Cereal

Cereal: (n) a breakfast food made from roasted grain

When I was a child, I ate as a child. Now that I’ve become a man, I’ve put away good taste.

As a boy, breakfast was sweet cereal. I had many favorites. My choices were layered–there were those cereals I begged for at the grocery
store, but my mom refused to buy because they were too expensive (though she insisted it was because of the sugar content).

I ate those varieties when I stayed overnight at my friends’ house. For the record, Lucky Charms were magically delicious. And if you’re going to spend some time with Captain Crunch, make sure he’s peanut butter flavored.

Then there were the cereals my mother would buy, which were sweet enough for me to be tantalized. Sugar Smacks. And one of my personal favorites–Honeycomb, which I would describe as very sweet air.

But my mother preferred Raisin Bran, Puffed Wheat (because it was cheap) and Life cereal.

I remember throwing a tantrum for nearly fifteen minutes because I was required to consume a bowl of Life cereal. I explained to my mother that there was something wrong with the concoction–that it tasted rotten, fermented, or maybe even poisoned. She disagreed, citing Good Housekeeping’s approval.
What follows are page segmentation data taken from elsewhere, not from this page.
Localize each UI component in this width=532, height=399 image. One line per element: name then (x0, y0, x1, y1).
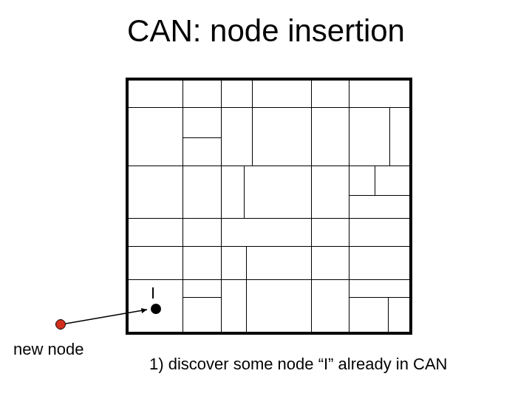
grid-line (246, 246, 247, 332)
grid-line (349, 297, 409, 298)
grid-line (183, 81, 183, 332)
grid-line (389, 107, 390, 166)
grid-line (388, 297, 389, 332)
node-i-label: I (151, 284, 155, 303)
step-caption: 1) discover some node “I” already in CAN (149, 355, 448, 374)
grid-line (183, 297, 221, 298)
grid-line (252, 81, 253, 166)
grid-line (129, 107, 409, 108)
grid-line (221, 81, 222, 332)
grid-line (349, 81, 349, 332)
grid-line (129, 279, 409, 280)
can-grid: I (126, 78, 412, 335)
grid-line (183, 137, 221, 138)
grid-line (129, 166, 409, 166)
new-node-dot (55, 319, 66, 330)
node-i-dot (151, 304, 161, 314)
grid-line (311, 81, 312, 332)
grid-line (129, 246, 409, 247)
grid-line (244, 166, 245, 218)
new-node-label: new node (13, 340, 83, 359)
grid-line (375, 166, 375, 195)
slide: CAN: node insertion I new n (0, 0, 532, 399)
slide-title: CAN: node insertion (0, 13, 532, 49)
grid-line (129, 218, 409, 219)
grid-line (349, 195, 409, 196)
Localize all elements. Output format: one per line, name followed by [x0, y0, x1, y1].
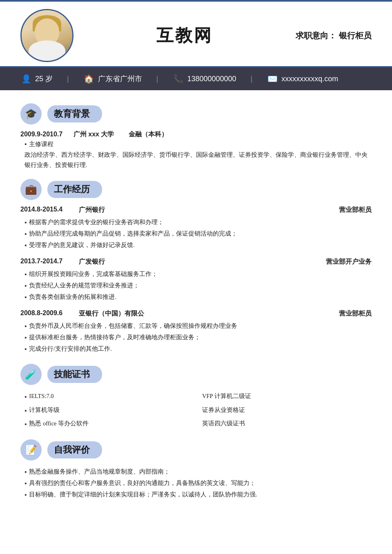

Then one day–oh, and it was sudden–I woke up and became an adult, and started considering the nastiness of nutrition.

No one has actually proven that fiber, vitamins, minerals or oat bran actually lengthen your life. Perhaps it just makes you feel like you live longer. But now I check the fiber on the side of the cereal box instead of whether there’s a prize inside.

Something is missing.

Something is amiss.

I miss something.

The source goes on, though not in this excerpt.